_Given entries:_
======

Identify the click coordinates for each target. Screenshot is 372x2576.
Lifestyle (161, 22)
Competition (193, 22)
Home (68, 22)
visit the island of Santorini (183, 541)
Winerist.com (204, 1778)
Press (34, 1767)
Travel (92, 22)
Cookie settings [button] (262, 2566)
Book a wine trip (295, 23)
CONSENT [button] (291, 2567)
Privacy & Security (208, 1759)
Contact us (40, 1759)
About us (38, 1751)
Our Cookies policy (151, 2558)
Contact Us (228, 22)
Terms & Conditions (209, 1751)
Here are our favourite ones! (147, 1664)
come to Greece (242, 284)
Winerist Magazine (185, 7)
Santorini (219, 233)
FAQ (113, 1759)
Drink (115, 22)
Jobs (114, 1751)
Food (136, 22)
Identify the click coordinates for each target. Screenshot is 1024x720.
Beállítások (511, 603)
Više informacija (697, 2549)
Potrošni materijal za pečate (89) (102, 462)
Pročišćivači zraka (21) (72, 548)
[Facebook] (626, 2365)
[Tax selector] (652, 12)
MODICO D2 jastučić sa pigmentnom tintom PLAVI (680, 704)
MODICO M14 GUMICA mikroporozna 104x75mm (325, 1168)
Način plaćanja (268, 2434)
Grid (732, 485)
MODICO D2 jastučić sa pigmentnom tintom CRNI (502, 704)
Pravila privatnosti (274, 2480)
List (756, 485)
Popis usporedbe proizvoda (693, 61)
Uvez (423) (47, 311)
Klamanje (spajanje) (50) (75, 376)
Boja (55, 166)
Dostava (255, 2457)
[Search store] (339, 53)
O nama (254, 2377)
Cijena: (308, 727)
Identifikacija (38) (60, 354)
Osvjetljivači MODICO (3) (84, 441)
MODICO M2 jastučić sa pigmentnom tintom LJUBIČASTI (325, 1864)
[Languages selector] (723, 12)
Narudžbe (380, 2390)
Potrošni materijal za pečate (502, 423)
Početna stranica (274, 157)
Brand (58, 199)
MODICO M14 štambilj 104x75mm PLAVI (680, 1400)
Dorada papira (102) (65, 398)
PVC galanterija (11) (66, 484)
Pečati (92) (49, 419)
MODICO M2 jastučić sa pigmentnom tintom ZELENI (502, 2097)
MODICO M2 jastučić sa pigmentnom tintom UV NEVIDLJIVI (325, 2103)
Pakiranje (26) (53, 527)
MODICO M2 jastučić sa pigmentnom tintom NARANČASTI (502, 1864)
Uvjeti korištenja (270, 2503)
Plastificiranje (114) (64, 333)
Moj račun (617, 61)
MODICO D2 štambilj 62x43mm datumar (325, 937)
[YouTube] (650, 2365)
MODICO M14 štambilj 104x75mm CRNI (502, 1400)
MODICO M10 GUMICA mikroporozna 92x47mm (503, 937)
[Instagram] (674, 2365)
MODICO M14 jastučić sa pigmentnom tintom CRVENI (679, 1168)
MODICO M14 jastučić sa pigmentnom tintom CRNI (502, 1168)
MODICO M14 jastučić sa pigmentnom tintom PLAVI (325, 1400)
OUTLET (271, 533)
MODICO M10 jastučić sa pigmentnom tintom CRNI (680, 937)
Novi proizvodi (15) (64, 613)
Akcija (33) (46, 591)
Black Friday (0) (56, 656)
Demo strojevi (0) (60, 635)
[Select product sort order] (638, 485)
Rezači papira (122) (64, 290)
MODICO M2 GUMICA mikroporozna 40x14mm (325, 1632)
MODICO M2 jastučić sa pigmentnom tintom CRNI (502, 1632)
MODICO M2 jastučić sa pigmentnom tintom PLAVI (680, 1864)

======

_What you have to do:_
Report how many lines in the listing above include the word "štambilj". Give nothing but the number.

_Result of the exercise:_
3